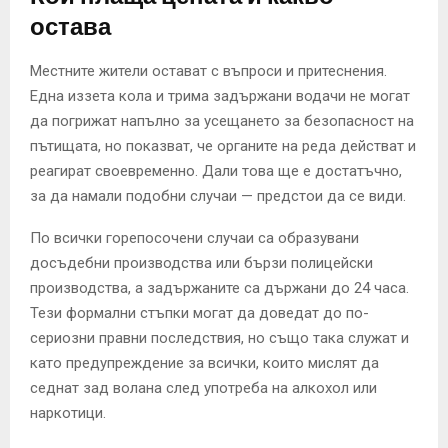
остава
Местните жители остават с въпроси и притеснения.
Една иззета кола и трима задържани водачи не могат
да погрижат напълно за усещането за безопасност на
пътищата, но показват, че органите на реда действат и
реагират своевременно. Дали това ще е достатъчно,
за да намали подобни случаи — предстои да се види.
По всички горепосочени случаи са образувани
досъдебни производства или бързи полицейски
производства, а задържаните са държани до 24 часа.
Тези формални стъпки могат да доведат до по-
сериозни правни последствия, но също така служат и
като предупреждение за всички, които мислят да
седнат зад волана след употреба на алкохол или
наркотици.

:::::

When a record holds a picture, leave that picture out; copy the rest verbatim.

■ COMPLETED TASK
остава
Местните жители остават с въпроси и притеснения.
Една иззета кола и трима задържани водачи не могат
да погрижат напълно за усещането за безопасност на
пътищата, но показват, че органите на реда действат и
реагират своевременно. Дали това ще е достатъчно,
за да намали подобни случаи — предстои да се види.
По всички горепосочени случаи са образувани
досъдебни производства или бързи полицейски
производства, а задържаните са държани до 24 часа.
Тези формални стъпки могат да доведат до по-
сериозни правни последствия, но също така служат и
като предупреждение за всички, които мислят да
седнат зад волана след употреба на алкохол или
наркотици.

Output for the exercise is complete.